Quick African facts from Akamai’s ‘The State of the Internet, Q1 2012′ Report
Akamai Technologies, Inc., a leading cloud platform, recently released its First Quarter, 2012 State of the Internet report. The report provides insight into key global statistics such as average and peak connection speed, origins of attack traffic, IPv6 adoption and recently, mobile broadband speeds. Although the meat of the report covers global and U.S. developments, Africa certainly gets its share of attention. It’s worth noting that Akamai now defines true broadband as 4 Mbps (was 2 Mbps) and has removed narrowband (less than 256 kbps) from its radar.
Notes:
- Under 1.5% of attack traffic emanated from Africa (roughly the same as the previous quarter). (6)
- After unexpectedly dropping at the end of 2011, the global average connection speed grew by 14% from last quarter, to 2.6 Mbps. (13)
- Libya‘s connection speed grew the most of any country – by 75% to 0.5 Mbps. Libya still has the slowest connection speed of any country in the report. (14) Year-over-year, Libya’s peak connection speed grew by 213% (to 3.8 Mbps). (15)
- Sudan‘s peak connection speed grew by 56% (to 8.5 Mbps). (14) The average connection speed in Sudan is 0.9 Mbps. Only 0.2% of connections were greater than 4 Mbps. (35)
- Tanzania is one of 5 countries with a noted decline in average peak connection speed – down 21% to 5.1 Mbps. (15)
- South Africa experienced a 149% quarterly increase in high broadband (>10 Mbps) adoption. Still, adoption only stands at 0.7%. (15)
- In Egypt, broadband adoption increased by over 5x year-over-year. (16) Egypt boasts a 1.3 Mbps average connection speed and 7.6 Mbps peak connection speed. 0.1% of connections are above 10 Mbps and 4.6% are greater than 4 Mbps. (35)
- The average connection speed in Mauritius grew by only 0.6%. (14)

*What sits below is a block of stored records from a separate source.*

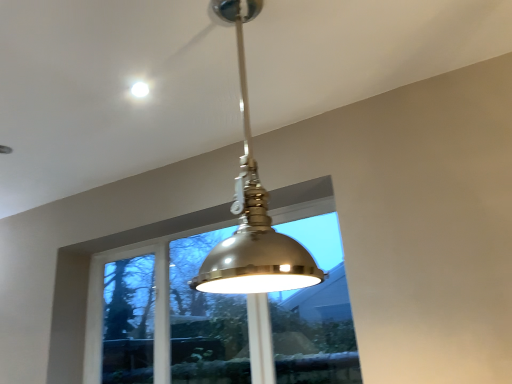 At what (x,y) coordinates should I click in order to perform the action: click on metallic dome at upper center. Please return your answer as a coordinate pair (x, y). Image resolution: width=512 pixels, height=384 pixels. Looking at the image, I should click on (140, 89).

Where is `clear glass window at center`? clear glass window at center is located at coordinates (172, 316).

This screenshot has height=384, width=512. I want to click on metallic dome at upper center, so click(x=140, y=89).

Is clear glass window at center a part of metallic dome at center?

No, clear glass window at center is not a part of metallic dome at center.

Is metallic dome at center facing towards clear glass window at center?

No, metallic dome at center is not facing towards clear glass window at center.

Measure the distance from metallic dome at center to clear glass window at center.

They are 4.54 feet apart.

Considering the relative sizes of metallic dome at center and clear glass window at center in the image provided, is metallic dome at center thinner than clear glass window at center?

No, metallic dome at center is not thinner than clear glass window at center.

Considering the relative sizes of clear glass window at center and metallic dome at upper center in the image provided, is clear glass window at center shorter than metallic dome at upper center?

No.

Is point (340, 312) positioned behind point (139, 90)?

Yes.

Choose the correct answer: Is clear glass window at center inside metallic dome at upper center or outside it?

clear glass window at center is located beyond the bounds of metallic dome at upper center.

Considering the relative sizes of clear glass window at center and metallic dome at center in the image provided, is clear glass window at center thinner than metallic dome at center?

Indeed, clear glass window at center has a lesser width compared to metallic dome at center.

Relative to metallic dome at center, is clear glass window at center in front or behind?

Visually, clear glass window at center is located behind metallic dome at center.

Considering the relative positions of clear glass window at center and metallic dome at center in the image provided, is clear glass window at center to the left or to the right of metallic dome at center?

clear glass window at center is to the left of metallic dome at center.

Which is farther, (x=252, y=206) or (x=134, y=96)?

The point (x=134, y=96) is farther from the camera.

From the image's perspective, does metallic dome at center appear lower than metallic dome at upper center?

Correct, metallic dome at center appears lower than metallic dome at upper center in the image.

In the scene shown: Is metallic dome at center behind metallic dome at upper center?

No.

Which of these two, metallic dome at center or metallic dome at upper center, is bigger?

metallic dome at center.

Which of these two, metallic dome at upper center or metallic dome at center, is wider?

Wider between the two is metallic dome at center.

From the image's perspective, which one is positioned lower, metallic dome at upper center or metallic dome at center?

metallic dome at center appears lower in the image.

Are metallic dome at upper center and metallic dome at center beside each other?

No, metallic dome at upper center is not in contact with metallic dome at center.

Is metallic dome at upper center turned away from metallic dome at center?

No, metallic dome at upper center is not facing the opposite direction of metallic dome at center.

Locate an element on the screen. The height and width of the screenshot is (384, 512). window on the right of the metallic dome at upper center is located at coordinates (172, 316).

Between metallic dome at upper center and clear glass window at center, which one has more height?

With more height is clear glass window at center.

Is metallic dome at upper center further to camera compared to clear glass window at center?

That is False.

This screenshot has height=384, width=512. Find the location of `window that is behind the metallic dome at center`. window that is behind the metallic dome at center is located at coordinates (172, 316).

Image resolution: width=512 pixels, height=384 pixels. What are the coordinates of `window on the right side of metallic dome at upper center` in the screenshot? It's located at (172, 316).

Looking at this image, which object lies further to the anchor point metallic dome at upper center, metallic dome at center or clear glass window at center?

Among the two, clear glass window at center is located further to metallic dome at upper center.

Which object lies further to the anchor point clear glass window at center, metallic dome at upper center or metallic dome at center?

metallic dome at upper center is positioned further to the anchor clear glass window at center.

Estimate the real-world distances between objects in this image. Which object is further from metallic dome at center, clear glass window at center or metallic dome at upper center?

clear glass window at center is positioned further to the anchor metallic dome at center.

In the scene shown: Estimate the real-world distances between objects in this image. Which object is further from metallic dome at upper center, clear glass window at center or metallic dome at center?

clear glass window at center lies further to metallic dome at upper center than the other object.

Which object lies further to the anchor point clear glass window at center, metallic dome at center or metallic dome at upper center?

metallic dome at upper center is further to clear glass window at center.

Looking at the image, which one is located closer to metallic dome at center, metallic dome at upper center or clear glass window at center?

metallic dome at upper center is positioned closer to the anchor metallic dome at center.

Identify the location of droplight between metallic dome at center and clear glass window at center in the front-back direction. The width and height of the screenshot is (512, 384). (140, 89). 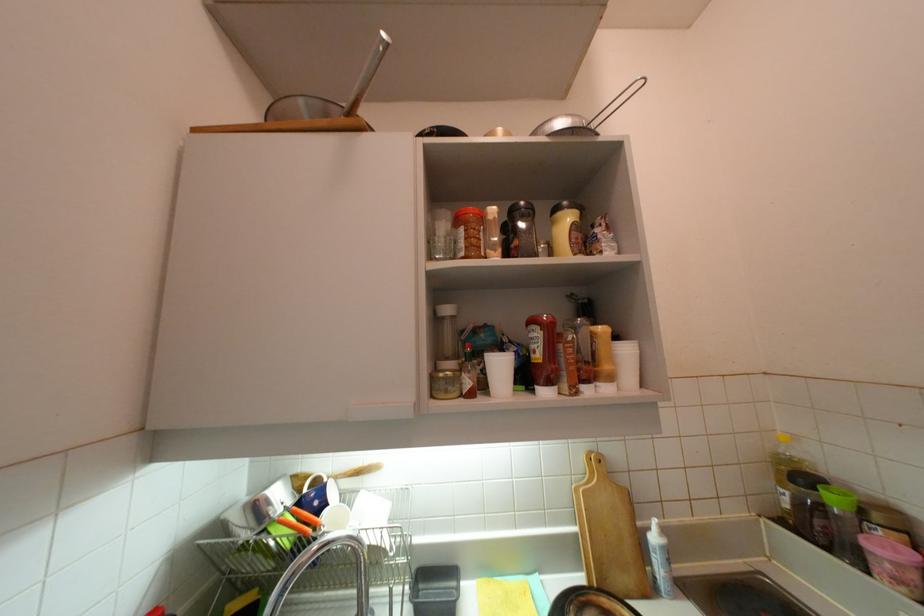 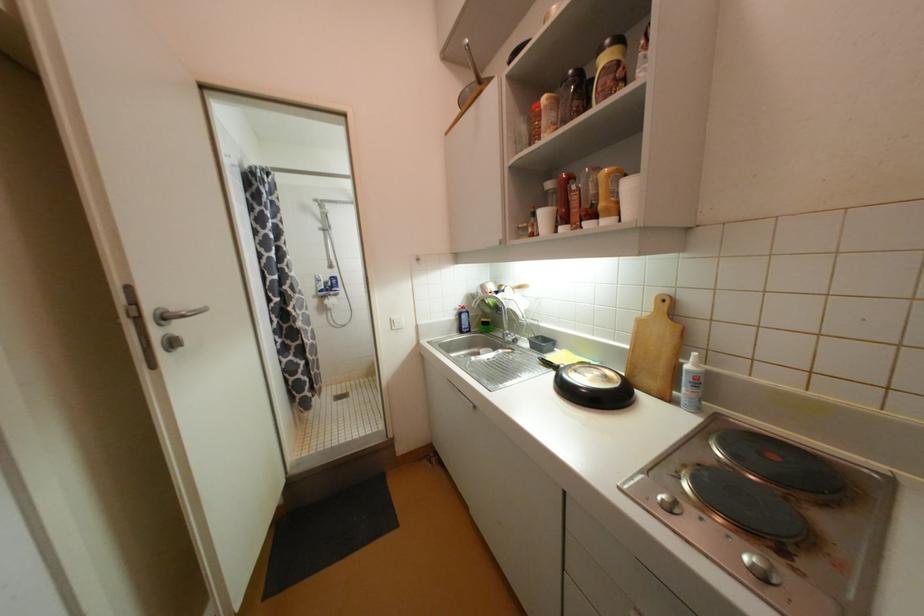 Locate, in the second image, the point that corresponds to pixel 660 540 in the first image.

(693, 368) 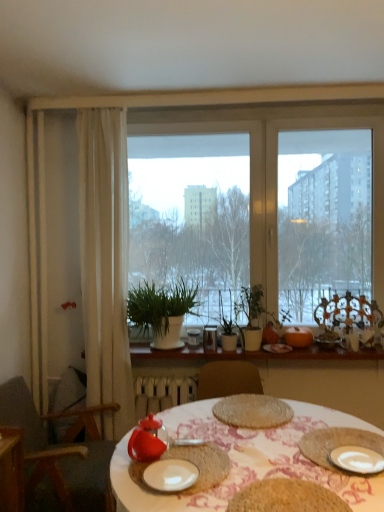 The height and width of the screenshot is (512, 384). Find the location of `vacant space situated above white sheer curtain at left (from a real-world perspective)`. vacant space situated above white sheer curtain at left (from a real-world perspective) is located at coordinates (99, 92).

- Mobile connectivity: Average connection speeds are listed for 4 large African nations – Egypt, Morocco, Nigeria, and South Africa. Average speeds (in descending order) range from 996 kbps in Morocco to 592 kbps in Egypt to 496 kbps in South Africa to 322 kbps in Nigeria. (30) Peak speeds range from 4x to 18x that of average speeds!
There was no mention of Guinea-Bissau, which in Q4 2011 reportedly had the 22% quarterly growth in peak connection speed. Moreover, it is unfortunate that Akamai removed narrowband statistics from the report since Africa is a key region where such numbers are still significant.
Note: Data is gathered from the Akamai Intelligent Platform, which doesn’t necessarily represent actual speeds on the ground. But, the data is consistently a solid benchmark.